The following visualization displays the number of tournament wins by seed from 2003 to 2019. Note that the data includes first four wins, so the 11 and 16 seed play-in games are included

In [10]:
#displays histogram
a = seeds[(seeds.get('Season')>=2003) & (seeds.get('Season')<2020)]
temp1 = tourney_results[tourney_results.get('Season')==2003]
temp2 = a[a.get('Season')==2003]
seed = temp2[temp2.get('TeamID')==1421].get('Seed')
arr = []
for i in range(2003, 2020):
    temp1 = tourney_results[tourney_results.get('Season')==i]
    temp2 = a[a.get('Season')==i]
    for team in temp1.get('WTeamID'):
        seed = temp2[temp2.get('TeamID')==team].get('Seed').iloc[0]
        arr.append(convert_seed(seed))

plt.hist(arr, bins=16)
plt.ylabel('T ourney wins (since 2003)')
plt.xlabel('Seed')
plt.title('Tourney wins by seed (since 2003)')

In [11]:
#Unused features
Drop_cols = ['DayNum', 'LTeamID', 'NumOT', 'WStl', 'WBlk', 'WPF', 'LAst', 'LStl', 'LBlk', 'LPF', 'LFTA', 'LFTM']

**Data Wrangling**

Since the data given is by game and we want season averages, we must clean the data so that we can have a table of season averages.

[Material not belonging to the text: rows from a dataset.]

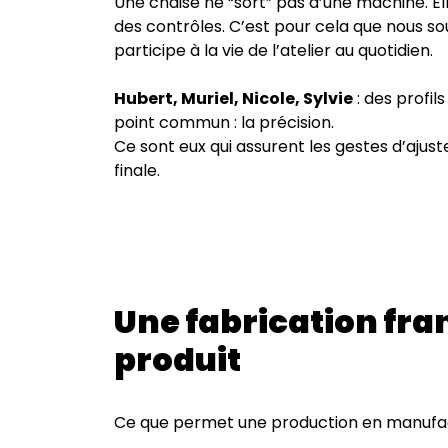
Une chaise ne “sort” pas d’une machine. El
des contrôles. C’est pour cela que nous so
participe à la vie de l’atelier au quotidien.
Hubert, Muriel, Nicole, Sylvie
: des profi
point commun : la précision.
Ce sont eux qui assurent les gestes d’ajust
finale.
Une fabrication fran
produit
Ce que permet une production en manufac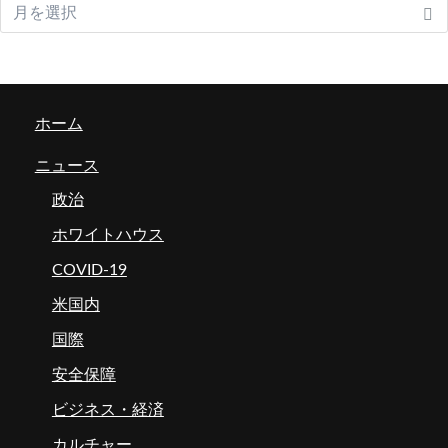
ホーム
ニュース
政治
ホワイトハウス
COVID-19
米国内
国際
安全保障
ビジネス・経済
カルチャー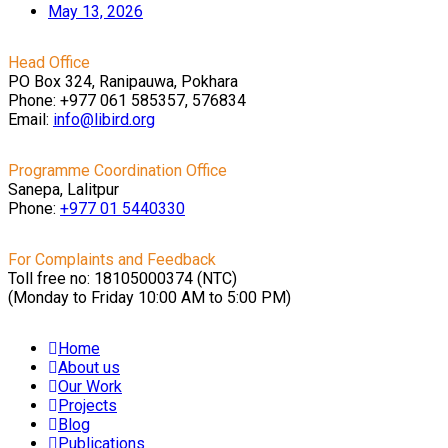
May 13, 2026
Head Office
PO Box 324, Ranipauwa, Pokhara
Phone: +977 061 585357, 576834
Email:
info@libird.org
Programme Coordination Office
Sanepa, Lalitpur
Phone:
+977 01
5440330
For Complaints and Feedback
Toll free no: 18105000374 (NTC)
(Monday to Friday 10:00 AM to 5:00 PM)
Home
About us
Our Work
Projects
Blog
Publications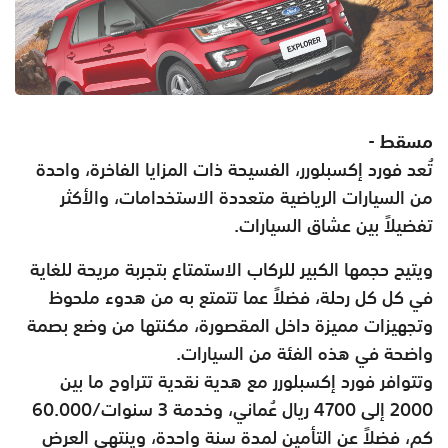
مسقط -
تُعد فورد إكسبلورر، الفسيحة ذات المزايا الفاخرة، واحدة
من السيارات الرياضية متعددة الاستخدامات، والأكثر
تفضيلاً بين عشاق السيارات.
ويتيح حجمها الكبير للركاب الاستمتاع بتجربة مريحة للغاية
في كل كل رحلة، فضلاً عما تتمتع به من هدوء ملحوظ
وتجهيزات مميزة داخل المقصورة، مكنتها من وضع بصمة
واضحة في هذه الفئة من السيارات.
وتتوافر فورد إكسبلورر مع هدية نقدية تتراوح ما بين
2000 إلى 4700 ريال عُماني، وخدمة 3 سنوات/‏‏60.000
كم، فضلاً عن التأمين لمدة سنة واحدة، وينتهي العرض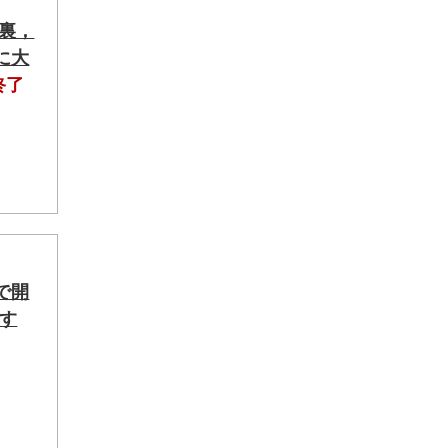
裏，
に大
終了
で開
ます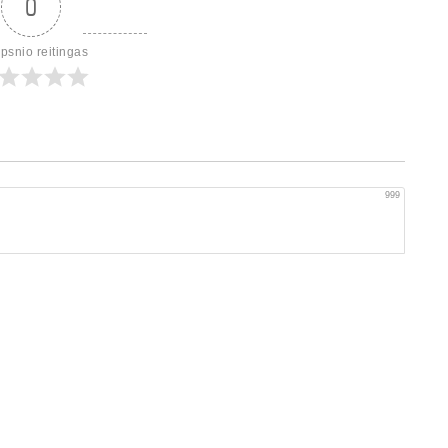
0
ipsnio reitingas
999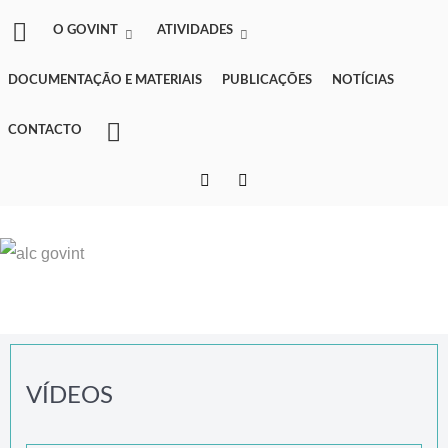
O GOVINT
ATIVIDADES
DOCUMENTAÇÃO E MATERIAIS
PUBLICAÇÕES
NOTÍCIAS
CONTACTO
VÍDEOS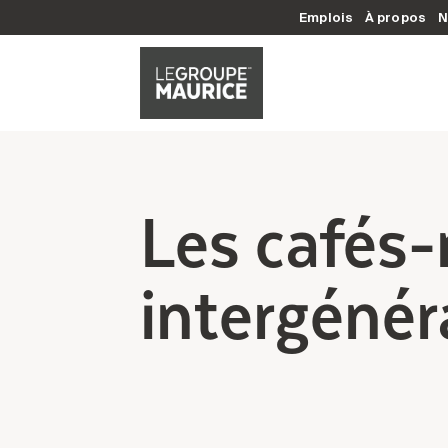
Emplois
À propos
N
Les cafés-
intergénér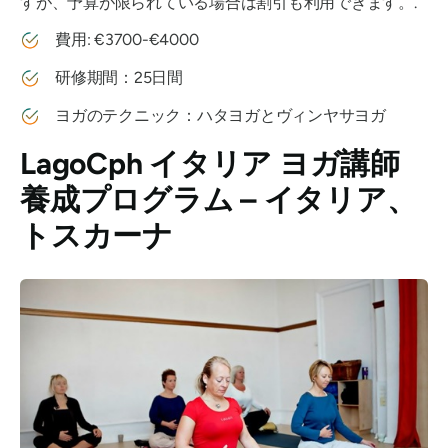
すが、予算が限られている場合は割引も利用できます。.
費用: €3700-€4000
研修期間：25日間
ヨガのテクニック：ハタヨガとヴィンヤサヨガ
LagoCph イタリア ヨガ講師
養成プログラム – イタリア、
トスカーナ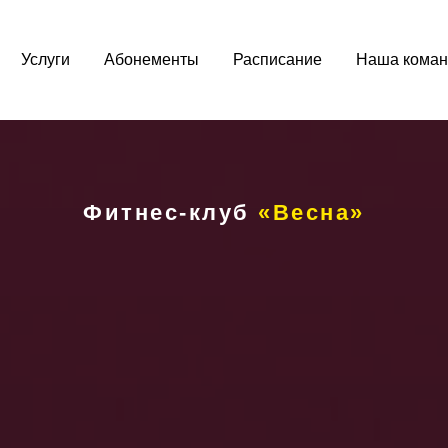
Услуги
Абонементы
Расписание
Наша коман
Фитнес-клуб
«Весна»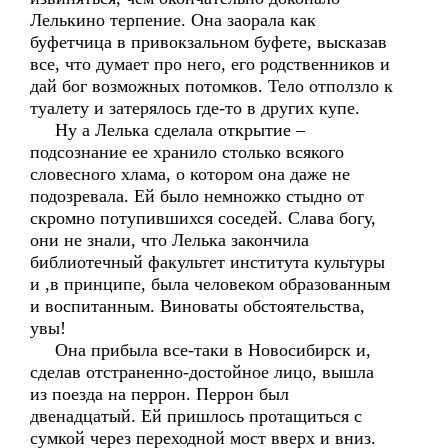
Лелькино терпение. Она заорала как
буфетчица в привокзальном буфете, высказав
все, что думает про него, его родственников и
дай бог возможных потомков. Тело отползло к
туалету и затерялось где-то в других купе.
Ну а Лелька сделала открытие –
подсознание ее хранило столько всякого
словесного хлама, о котором она даже не
подозревала. Ей было немножко стыдно от
скромно потупившихся соседей. Слава богу,
они не знали, что Лелька закончила
библиотечный факультет института культуры
и ,в принципе, была человеком образованным
и воспитанным. Виноваты обстоятельства,
увы!
Она прибыла все-таки в Новосибирск и,
сделав отстраненно-достойное лицо, вышла
из поезда на перрон. Перрон был
двенадцатый. Ей пришлось протащиться с
сумкой через переходной мост вверх и вниз.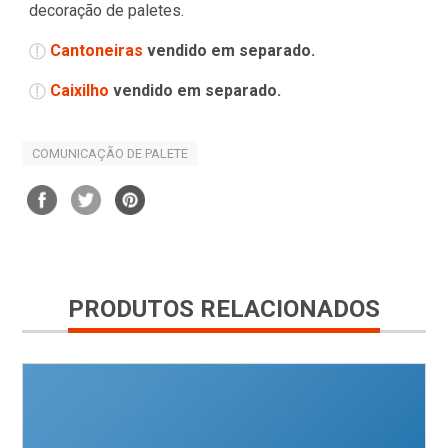
decoração de paletes.
Cantoneiras
vendido em separado.
Caixilho
vendido em separado.
COMUNICAÇÃO DE PALETE
PRODUTOS RELACIONADOS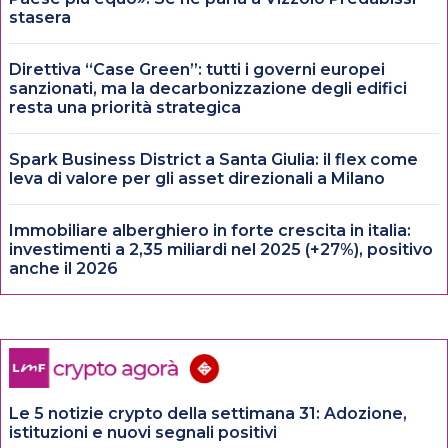
stasera
Direttiva “Case Green”: tutti i governi europei
sanzionati, ma la decarbonizzazione degli edifici
resta una priorità strategica
Spark Business District a Santa Giulia: il flex come
leva di valore per gli asset direzionali a Milano
Immobiliare alberghiero in forte crescita in italia:
investimenti a 2,35 miliardi nel 2025 (+27%), positivo
anche il 2026
Le 5 notizie crypto della settimana 31: Adozione,
istituzioni e nuovi segnali positivi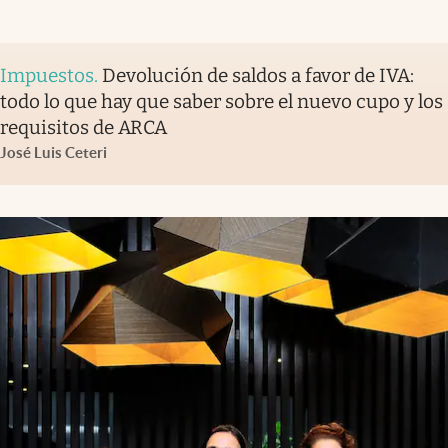
Impuestos
.
Devolución de saldos a favor de IVA:
todo lo que hay que saber sobre el nuevo cupo y los
requisitos de ARCA
José Luis Ceteri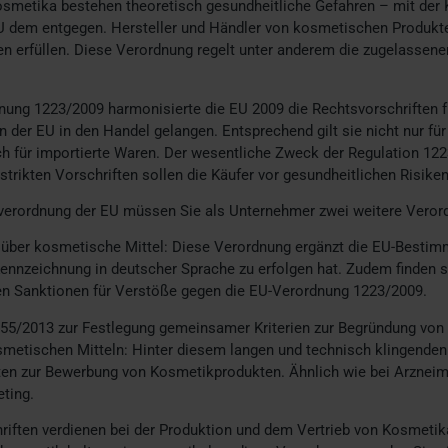
 Kosmetika bestehen theoretisch gesundheitliche Gefahren – mit de
EU dem entgegen. Hersteller und Händler von kosmetischen Produk
n erfüllen. Diese Verordnung regelt unter anderem die zugelassenen
ung 1223/2009 harmonisierte die EU 2009 die Rechtsvorschriften fü
 der EU in den Handel gelangen. Entsprechend gilt sie nicht nur für 
 für importierte Waren. Der wesentliche Zweck der Regulation 122
strikten Vorschriften sollen die Käufer vor gesundheitlichen Risiken
erordnung der EU müssen Sie als Unternehmer zwei weitere Veror
über kosmetische Mittel: Diese Verordnung ergänzt die EU-Bestim
 Kennzeichnung in deutscher Sprache zu erfolgen hat. Zudem finden 
len Sanktionen für Verstöße gegen die EU-Verordnung 1223/2009.
655/2013 zur Festlegung gemeinsamer Kriterien zur Begründung vo
tischen Mitteln: Hinter diesem langen und technisch klingenden T
ften zur Bewerbung von Kosmetikprodukten. Ähnlich wie bei Arzneim
eting.
riften verdienen bei der Produktion und dem Vertrieb von Kosmetik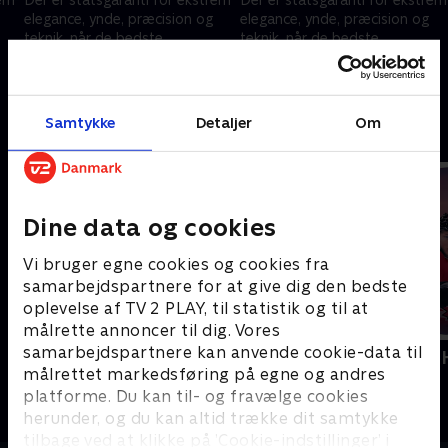
elegance, ynde, præcision og
elegance, ynde, præcision og
teknik, når de bedste
teknik, når de bedste
kunstskøjteløbere fra hele
kunstskøjteløbere fra hele
ce
verden konkurrerer i Milano Ice
verden konkurrerer i Milano Ice
6. februar 2026 • 94 min
6. februar 2026 • 88 min
Skating Arena.
Skating Arena.
Samtykke
Detaljer
Om
Andre så også
Dine data og cookies
Vi bruger egne cookies og cookies fra
samarbejdspartnere for at give dig den bedste
oplevelse af TV 2 PLAY, til statistik og til at
målrette annoncer til dig. Vores
samarbejdspartnere kan anvende cookie-data til
Vinter-OL - Short Track
Vinter-OL -
målrettet markedsføring på egne og andres
Skøjteløb
Sport
platforme. Du kan til- og fravælge cookies
herunder, og du kan altid trække dit samtykke
tilbage ved at klikke på ’Cookie-indstillinger’ i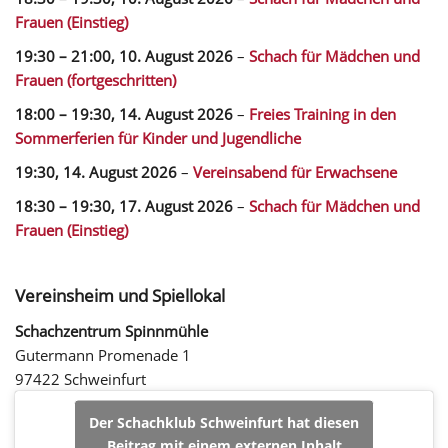
Frauen (Einstieg)
19:30
–
21:00
,
10. August 2026
–
Schach für Mädchen und
Frauen (fortgeschritten)
18:00
–
19:30
,
14. August 2026
–
Freies Training in den
Sommerferien für Kinder und Jugendliche
19:30,
14. August 2026
–
Vereinsabend für Erwachsene
18:30
–
19:30
,
17. August 2026
–
Schach für Mädchen und
Frauen (Einstieg)
Vereinsheim und Spiellokal
Schachzentrum Spinnmühle
Gutermann Promenade 1
97422 Schweinfurt
Der Schachklub Schweinfurt hat diesen
Beitrag mit einem externen Inhalt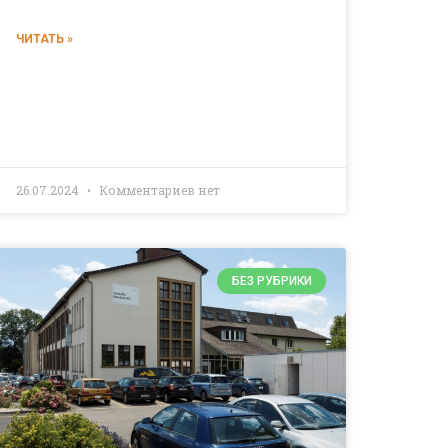
ЧИТАТЬ »
26.07.2024
Комментариев нет
БЕЗ РУБРИКИ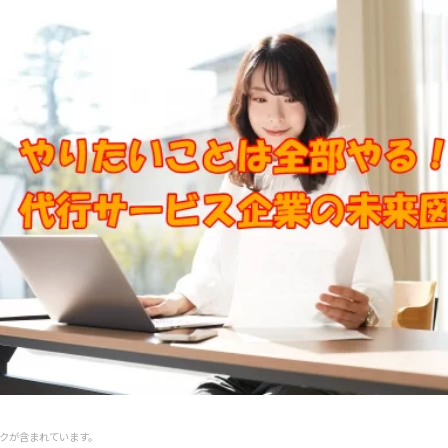
クが含まれています。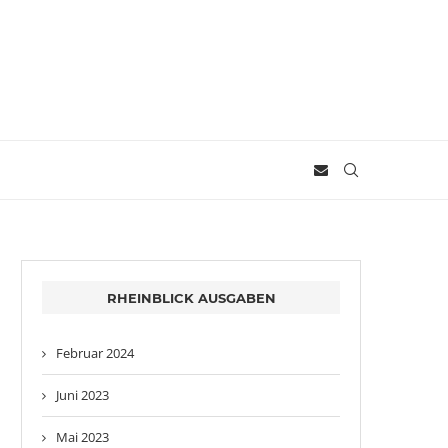
RHEINBLICK AUSGABEN
Februar 2024
Juni 2023
Mai 2023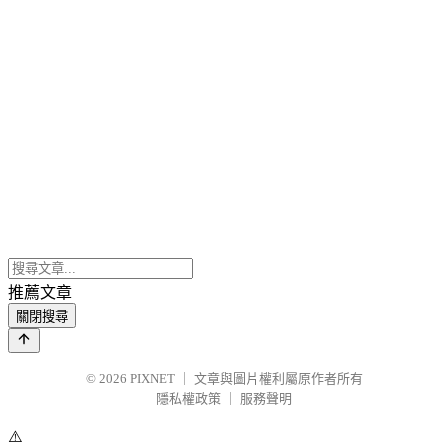
推薦文章
關閉搜尋
© 2026
PIXNET
｜
文章與圖片權利屬原作者所有
隱私權政策
｜
服務聲明
⚠️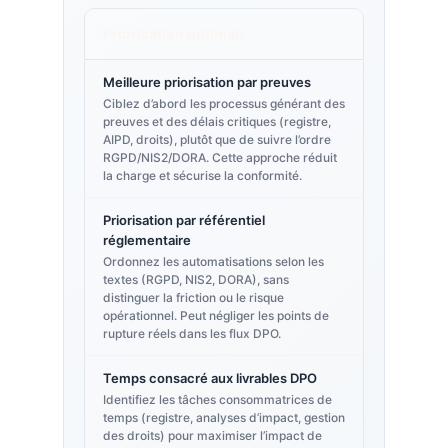
Priorisation optimale
Meilleure priorisation par preuves
Ciblez d’abord les processus générant des
preuves et des délais critiques (registre,
AIPD, droits), plutôt que de suivre l’ordre
RGPD/NIS2/DORA. Cette approche réduit
la charge et sécurise la conformité.
Priorisation par référentiel
réglementaire
Ordonnez les automatisations selon les
textes (RGPD, NIS2, DORA), sans
distinguer la friction ou le risque
opérationnel. Peut négliger les points de
rupture réels dans les flux DPO.
Temps consacré aux livrables DPO
Identifiez les tâches consommatrices de
temps (registre, analyses d’impact, gestion
des droits) pour maximiser l’impact de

In order to this, we are aggregating each team's wins and losses, and averaging the statistics from those games to train our model.

In [12]:
#aggregate team stats by wins
w_updated = reg_szn.rename(columns={'WTeamID': 'TeamID'})
w_stat_totals = w_updated.groupby(['Season', 'TeamID']).sum()
w_stat_totals = w_stat_totals.drop(Drop_cols, 1)
w_stat_totals = w_stat_totals.rename(columns={'WScore': 'Pts', 'LScore': 'OPts',
                                    'WFGM': 'FGM', 'WFGA': 'FGA', 'WFGM3': 'FGM3', 
                                    'WFGA3': 'FGA3', 'WOR': 'OR', 'WDR': 'DR', 'WAst': 'Ast',
                                    'WTO': 'TO', 'LFGM': 'OFGM', 'LFGA': 'OFGA',
                                    'LFGM3': 'OFGM3', 'LFGA3': 'OFGA3', 'WFTM': 'FTM',
                                    'WFTA': 'FTA', 'LOR': 'OOR', 'LDR': 'ODR', 'LTO': 'OTO'})

In [13]:
w_stat_totals

In [14]:
w_updated

In [15]:
#aggregate team stats by losses
updated = reg_szn.rename(columns={'LTeamID': 'TeamID'})
l_stat_totals = updated.groupby(['Season', 'TeamID']).sum()
Drop_co = ['DayNum', 'WTeamID', 'NumOT', 'LStl', 'LBlk', 'LPF', 'WAst', 'WStl', 'WBlk', 'WPF', 'WFTA', 'WFTM']
l_stat_totals = l_stat_totals.drop(Drop_co, 1)
l_stat_totals = l_stat_totals.rename(columns={'WScore': 'OPts', 'LScore': 'Pts',
                                    'WFGM': 'OFGM', 'WFGA': 'OFGA', 'WFGM3': 'OFGM3', 
                                    'WFGA3': 'OFGA3', 'WOR': 'OOR', 'WDR': 'ODR', 'LAst': 'Ast',
                                    'WTO': 'OTO', 'LFGM': 'FGM', 'LFGA': 'FGA',
                                    'LFGM3': 'FGM3', 'LFGA3': 'FGA3', 'LFTM': 'FTM',
                                    'LFTA': 'FTA', 'LOR': 'OR', 'LDR': 'DR', 'LTO': 'TO'})
index1 = pd.MultiIndex.from_tuples([(2015, 1246)], names=["Season", "TeamID"])
index2 = pd.MultiIndex.from_tuples([(2014, 1455)], names=["Season", "TeamID"])
kentucky_tot = pd.DataFrame([[0]*l_stat_totals.shape[1]], columns = list(l_stat_totals.columns), index = index1)
wichita_tot = pd.DataFrame([[0]*l_stat_totals.shape[1]], columns = list(l_stat_totals.columns), index = index2)
l_stat_totals = l_stat_totals.append(kentucky_tot)
l_stat_totals = l_stat_totals.append(wichita_tot)

In [16]:
#combining winning and losing team stats for overall stats
stat_totals = (l_stat_totals + w_stat_totals).dropna()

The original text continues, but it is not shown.